Exercise prompt: Extract every line below that contains the word "cuir".

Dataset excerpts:
>>>
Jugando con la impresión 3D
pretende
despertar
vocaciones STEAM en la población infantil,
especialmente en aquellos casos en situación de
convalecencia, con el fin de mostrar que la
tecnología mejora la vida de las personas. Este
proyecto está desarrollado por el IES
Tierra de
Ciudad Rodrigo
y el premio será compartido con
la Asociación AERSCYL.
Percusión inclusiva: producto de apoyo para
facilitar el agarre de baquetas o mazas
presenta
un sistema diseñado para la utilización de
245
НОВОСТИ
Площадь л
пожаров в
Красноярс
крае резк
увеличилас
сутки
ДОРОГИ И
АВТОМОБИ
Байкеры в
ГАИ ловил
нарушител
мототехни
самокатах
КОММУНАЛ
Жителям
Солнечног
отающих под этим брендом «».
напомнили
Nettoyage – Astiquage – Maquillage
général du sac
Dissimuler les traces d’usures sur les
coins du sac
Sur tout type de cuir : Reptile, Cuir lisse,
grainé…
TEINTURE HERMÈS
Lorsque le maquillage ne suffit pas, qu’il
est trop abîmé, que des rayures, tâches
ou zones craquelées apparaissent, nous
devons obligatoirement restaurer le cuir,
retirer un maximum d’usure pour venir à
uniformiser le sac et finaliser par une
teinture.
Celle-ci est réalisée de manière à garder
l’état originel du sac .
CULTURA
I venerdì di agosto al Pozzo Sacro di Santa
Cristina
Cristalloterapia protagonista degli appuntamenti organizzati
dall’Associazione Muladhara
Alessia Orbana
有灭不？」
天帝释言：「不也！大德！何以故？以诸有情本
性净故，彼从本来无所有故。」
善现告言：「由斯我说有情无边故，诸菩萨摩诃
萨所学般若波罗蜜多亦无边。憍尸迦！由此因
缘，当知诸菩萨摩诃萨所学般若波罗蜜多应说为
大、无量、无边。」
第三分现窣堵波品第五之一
<<<
Reply to the task:
Sur tout type de cuir : Reptile, Cuir lisse,
devons obligatoirement restaurer le cuir,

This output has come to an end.